== DIRECTIONS ==
Lines to restate from the data below: from the one containing "polyester plantenbakken" to the one containing "Het gemak van", both included. Give them again exactly, and only them.

Segment Open

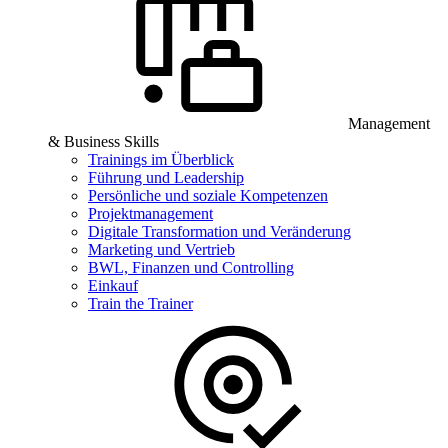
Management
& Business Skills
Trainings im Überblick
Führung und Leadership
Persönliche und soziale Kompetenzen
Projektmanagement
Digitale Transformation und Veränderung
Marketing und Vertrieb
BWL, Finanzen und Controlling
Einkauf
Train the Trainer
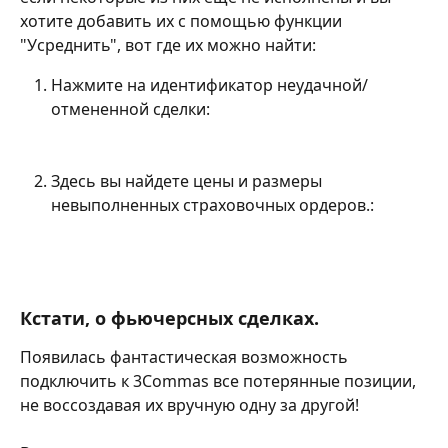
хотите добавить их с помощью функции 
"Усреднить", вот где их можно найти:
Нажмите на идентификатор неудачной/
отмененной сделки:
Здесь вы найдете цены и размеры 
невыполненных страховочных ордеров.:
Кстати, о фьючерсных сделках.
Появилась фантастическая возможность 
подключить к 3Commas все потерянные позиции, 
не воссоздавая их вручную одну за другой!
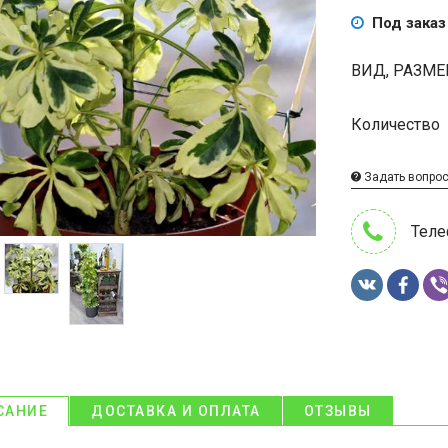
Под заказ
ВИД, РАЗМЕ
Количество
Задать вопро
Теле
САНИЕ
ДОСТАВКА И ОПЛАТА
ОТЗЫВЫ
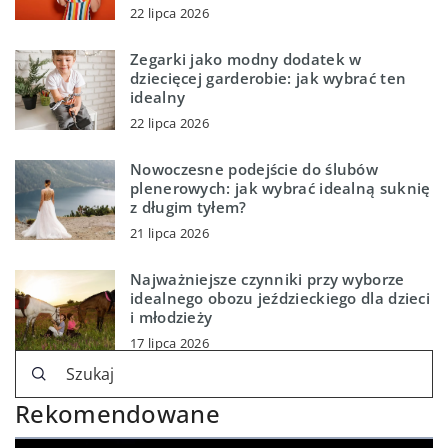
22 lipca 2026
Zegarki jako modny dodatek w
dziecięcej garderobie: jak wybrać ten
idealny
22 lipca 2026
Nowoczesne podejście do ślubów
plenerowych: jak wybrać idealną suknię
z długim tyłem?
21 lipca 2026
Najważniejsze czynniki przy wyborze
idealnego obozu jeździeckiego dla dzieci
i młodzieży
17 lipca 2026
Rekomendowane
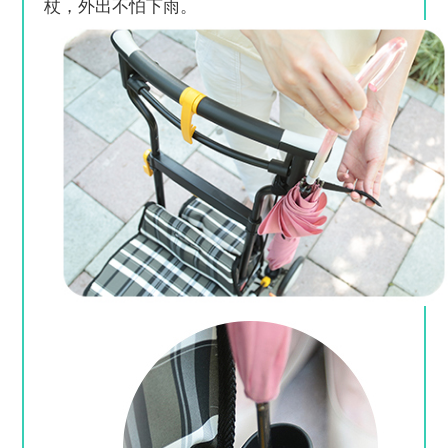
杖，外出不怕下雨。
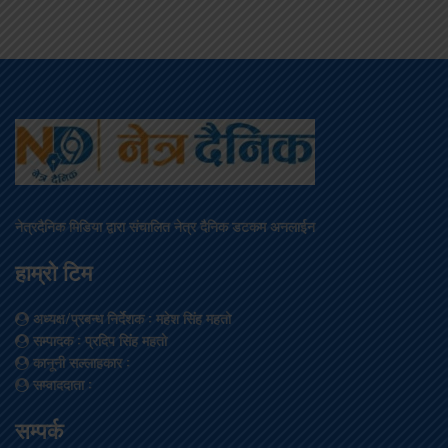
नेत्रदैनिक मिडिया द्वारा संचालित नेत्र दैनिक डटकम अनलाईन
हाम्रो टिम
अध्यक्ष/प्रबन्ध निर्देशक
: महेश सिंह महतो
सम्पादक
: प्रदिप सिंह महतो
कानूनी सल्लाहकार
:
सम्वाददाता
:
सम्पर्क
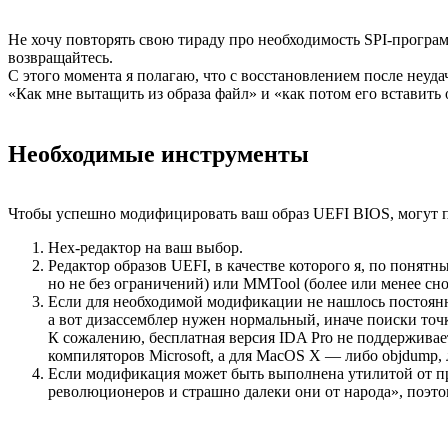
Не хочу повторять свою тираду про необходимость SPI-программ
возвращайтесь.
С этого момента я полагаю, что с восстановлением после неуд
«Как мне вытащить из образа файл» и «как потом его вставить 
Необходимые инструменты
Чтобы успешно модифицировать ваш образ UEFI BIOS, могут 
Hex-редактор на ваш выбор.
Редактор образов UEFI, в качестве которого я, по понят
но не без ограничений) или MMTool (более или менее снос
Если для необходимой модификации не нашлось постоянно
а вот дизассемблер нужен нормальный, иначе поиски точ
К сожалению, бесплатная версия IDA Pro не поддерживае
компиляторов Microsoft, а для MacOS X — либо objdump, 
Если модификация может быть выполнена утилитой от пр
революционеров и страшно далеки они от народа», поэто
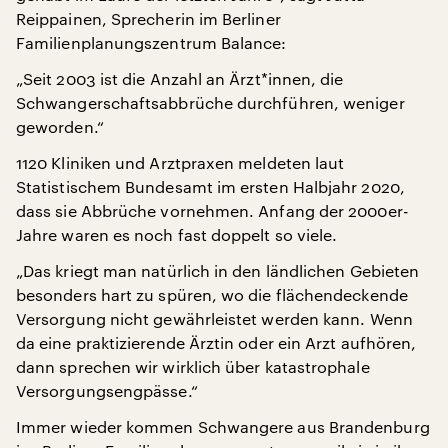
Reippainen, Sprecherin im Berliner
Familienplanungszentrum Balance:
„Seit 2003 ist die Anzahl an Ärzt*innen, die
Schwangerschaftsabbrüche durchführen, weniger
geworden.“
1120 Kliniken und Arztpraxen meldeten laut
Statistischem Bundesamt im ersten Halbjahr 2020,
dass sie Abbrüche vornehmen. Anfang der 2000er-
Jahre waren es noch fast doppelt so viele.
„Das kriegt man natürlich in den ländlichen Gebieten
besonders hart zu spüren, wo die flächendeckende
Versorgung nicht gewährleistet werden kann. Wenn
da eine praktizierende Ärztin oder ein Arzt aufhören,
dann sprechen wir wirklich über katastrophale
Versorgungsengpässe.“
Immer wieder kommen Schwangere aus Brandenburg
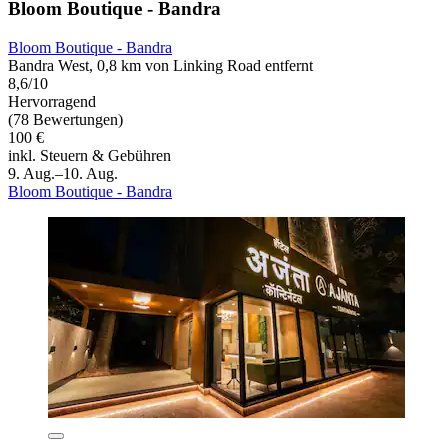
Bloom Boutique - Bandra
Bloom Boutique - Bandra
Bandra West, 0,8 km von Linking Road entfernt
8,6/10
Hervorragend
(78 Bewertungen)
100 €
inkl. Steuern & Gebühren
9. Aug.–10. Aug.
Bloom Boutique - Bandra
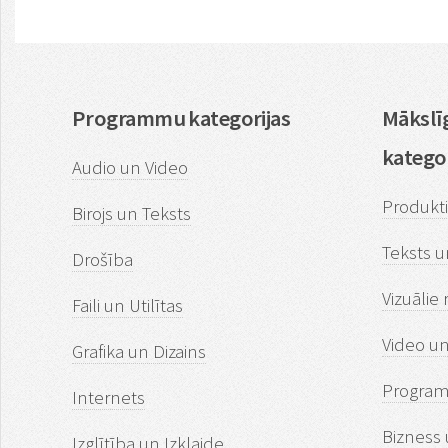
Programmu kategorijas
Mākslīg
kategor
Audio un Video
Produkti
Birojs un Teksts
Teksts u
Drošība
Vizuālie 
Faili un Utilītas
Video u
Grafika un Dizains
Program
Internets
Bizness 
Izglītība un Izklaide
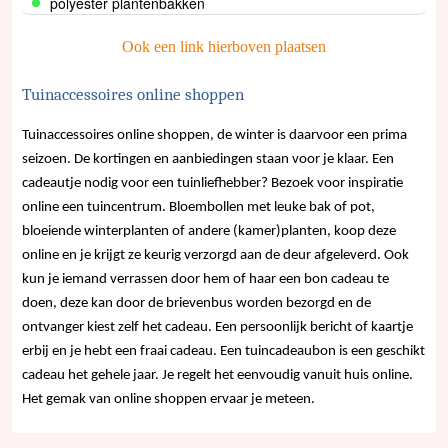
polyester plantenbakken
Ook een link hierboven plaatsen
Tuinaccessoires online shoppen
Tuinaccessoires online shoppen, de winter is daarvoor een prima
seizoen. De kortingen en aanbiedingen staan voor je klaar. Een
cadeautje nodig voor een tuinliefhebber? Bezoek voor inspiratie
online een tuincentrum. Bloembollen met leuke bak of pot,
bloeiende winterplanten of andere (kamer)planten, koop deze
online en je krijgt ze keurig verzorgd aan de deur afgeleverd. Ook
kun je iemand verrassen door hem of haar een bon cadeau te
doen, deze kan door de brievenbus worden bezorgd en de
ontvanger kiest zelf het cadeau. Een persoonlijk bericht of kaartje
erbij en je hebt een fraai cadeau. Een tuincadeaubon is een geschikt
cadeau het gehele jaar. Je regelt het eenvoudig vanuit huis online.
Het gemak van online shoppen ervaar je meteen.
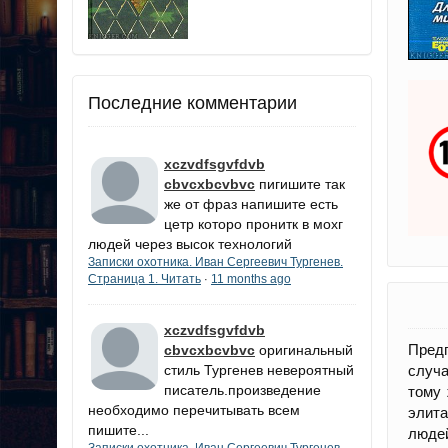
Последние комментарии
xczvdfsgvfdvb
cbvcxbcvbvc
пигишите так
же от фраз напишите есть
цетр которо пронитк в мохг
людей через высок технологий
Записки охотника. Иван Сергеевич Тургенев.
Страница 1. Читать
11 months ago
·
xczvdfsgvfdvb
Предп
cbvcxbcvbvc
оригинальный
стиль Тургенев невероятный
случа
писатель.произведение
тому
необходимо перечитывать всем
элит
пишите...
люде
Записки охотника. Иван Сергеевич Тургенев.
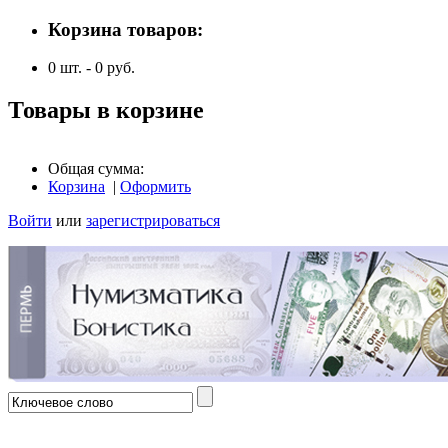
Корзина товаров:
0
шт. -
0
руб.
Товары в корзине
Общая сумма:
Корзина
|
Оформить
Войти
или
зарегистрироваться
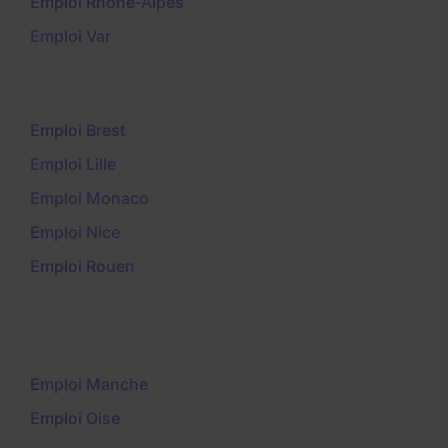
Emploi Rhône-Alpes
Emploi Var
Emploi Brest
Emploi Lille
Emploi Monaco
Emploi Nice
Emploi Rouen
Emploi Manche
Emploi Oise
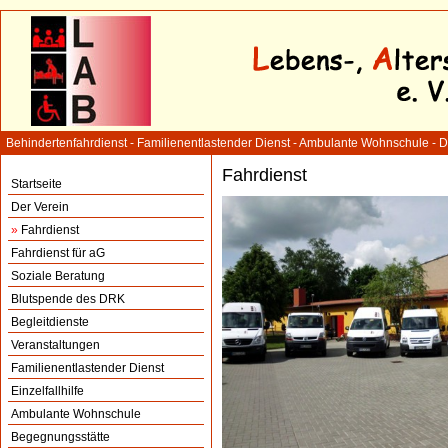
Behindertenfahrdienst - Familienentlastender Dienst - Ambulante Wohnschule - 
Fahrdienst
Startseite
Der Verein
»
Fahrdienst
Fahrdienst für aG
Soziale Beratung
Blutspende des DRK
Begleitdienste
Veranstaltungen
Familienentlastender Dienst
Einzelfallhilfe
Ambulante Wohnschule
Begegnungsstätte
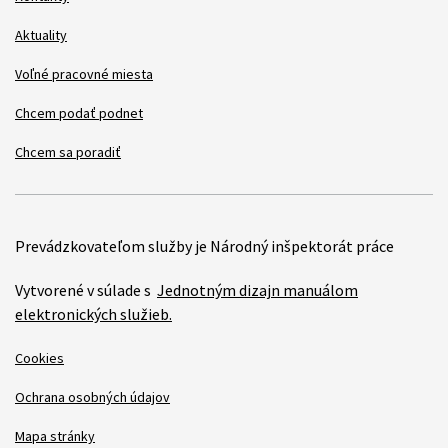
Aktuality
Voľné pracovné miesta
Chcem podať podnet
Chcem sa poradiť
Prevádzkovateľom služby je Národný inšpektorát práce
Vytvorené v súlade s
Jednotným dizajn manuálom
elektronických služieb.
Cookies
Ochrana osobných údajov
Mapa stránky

Segment Closed

== ANSWER BELOW ==
polyester plantenbakken
Ook een link hierboven plaatsen
Tuinaccessoires online shoppen
Tuinaccessoires online shoppen, de winter is daarvoor een prima
seizoen. De kortingen en aanbiedingen staan voor je klaar. Een
cadeautje nodig voor een tuinliefhebber? Bezoek voor inspiratie
online een tuincentrum. Bloembollen met leuke bak of pot,
bloeiende winterplanten of andere (kamer)planten, koop deze
online en je krijgt ze keurig verzorgd aan de deur afgeleverd. Ook
kun je iemand verrassen door hem of haar een bon cadeau te
doen, deze kan door de brievenbus worden bezorgd en de
ontvanger kiest zelf het cadeau. Een persoonlijk bericht of kaartje
erbij en je hebt een fraai cadeau. Een tuincadeaubon is een geschikt
cadeau het gehele jaar. Je regelt het eenvoudig vanuit huis online.
Het gemak van online shoppen ervaar je meteen.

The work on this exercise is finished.